Sunday, November 30, 2014

Persepolis
by Marjane Satrapi
   
     This week was a study of women's influence on Comics and the Graphic Narrative. I chose Persepolis by Marjane Satrapi. I chose this work because I knew nothing about it. After and during reading it I could not help but relate it to Maus. It was set in the Iranian Revolution of 1980 and takes place from the perspective of the Author (who at the time was 10-ish years old). It imparts on me a feeling of liberation of women in general from all forms of oppression, or at least women who are not sucked up into the ideologues of the machine of religious reform.

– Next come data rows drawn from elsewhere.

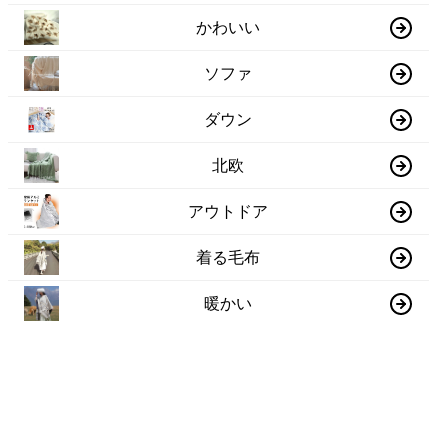
かわいい
ソファ
ダウン
北欧
アウトドア
着る毛布
暖かい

   A part of the book I found very interesting and similar to Maus was that at one point her mother is criticizing others for taking to much when there is no food on the shelves in the sores, and when they get outside she asks how much rice she managed to carry out. When she sees that it is enough to last them she then says they need to go to the next store to see if they can find more. Much the same way in Maus that the Grandfather was criticizing African Americans while explaining the persecution of his Jewish people by the Germans.
     I think this book sheds a whole new light on Iran for me. In fact I never new it to be the progressive nation that it was. Even if that was due to European Imperialism. It is nice to have the story told to me from this angle because it gives me another perspective to consider when thinking about how I feel about Iran in the current role it is playing in Geo-Politics.